Jeremy discovered the difference between being "British" and being "Welsh".



Term Abroad: Fall 2010

Home University: Quinnipiac University

Host University: Swansea University

Major: History

The United Kingdom of Great Britain and Northern Ireland - that is the name of the country, not "England." Often what is called "Britishness" is synonymous with "Englishness." Many an Englishmen cannot distinguish a difference between being British and being English. Ask any Welshman and they will express an undeniable notion that "Welshness" is an entity in and of itself. Ask them to then articulate that difference, and you often run into a problem.
My family is of British decent. As such, we have both Welsh and English lineage. We identify more so with our Welsh line of ancestry. It is a curious thing, and something that I cannot fully explain. Welshness seems to be limited to a certain number of expressions. There is the landscape, the language, and sport. There are many things that are Welsh that people are proud of, yet do not necessarily fall under Welshness. Catherine Zeta Jones is from Swansea, Wales (Zeta is her middle name, not a hyphenated last name). The poet Dylan Thomas is from Swansea as well.
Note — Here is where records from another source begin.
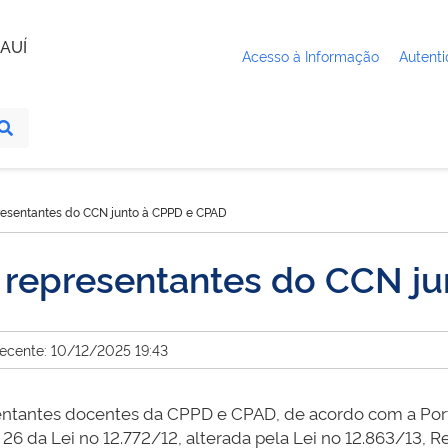
AUÍ
Acesso à Informação
Autenti
presentantes do CCN junto à CPPD e CPAD
e representantes do CCN j
recente: 10/12/2025 19:43
sentantes docentes da CPPD e CPAD, de acordo com a Port
t. 26 da Lei no 12.772/12, alterada pela Lei no 12.863/13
Wales has a lot of sheep, coal, and boy's choirs. None of those things are unique to Wales though. The first three mentioned are what Wales attempts to cling to as a community within a nation. Or is it a nation within a country? Or a country within a state?
When you enter Wales there is a distinct feeling you get. There is something about the landscape that is different from England. The Gower Peninsula, just a short bus ride from Swansea University and a trip that must be made on multiple occasions, is truly a sight to been seen. It was the first place in the UK to be classified as an "Area of Outstanding Natural Beauty." The Brits really do have a way with words. Traveling through mid-Wales all the way up north is an adventure to never be forgotten. The feeling is difficult to articulate.
Secondly, the language. Welsh schoolchildren are taught Welsh before they are taught English. I have many Welsh friends who did not speak English until they were six or seven years old. Every sign, government document, university publication, and public entity is in both English and Welsh. There is no denying that a large part of the national identity is tied up in language. Do some research on the language however, and you will find that less than a quarter of the population posses the language skills of speaking, reading, writing, and understanding Welsh. In the industrialized south of Wales you will hardly ever hear Welsh spoken. It is difficult to define Welshness simply by language when such a large sect does not use it.
That brings us to sport. Sport is the only entity in which an expression of Welshness is possible. Even more importantly, you can express Welshness as an antithesis to Englishness face to face right out on the pitch. Soccer is a fruitless endeavor for the Welsh in terms of combating in the English on a national level. Rugby is where it is at. The Welsh exude so much pride in supporting their national rugby side. Millennium Stadium in Cardiff is a testament to that. Rugby is the only thing that Wales can stand up, look out to the world on even footing with all others, and say "We are Wales. Cymru am byth (Wales Forever)."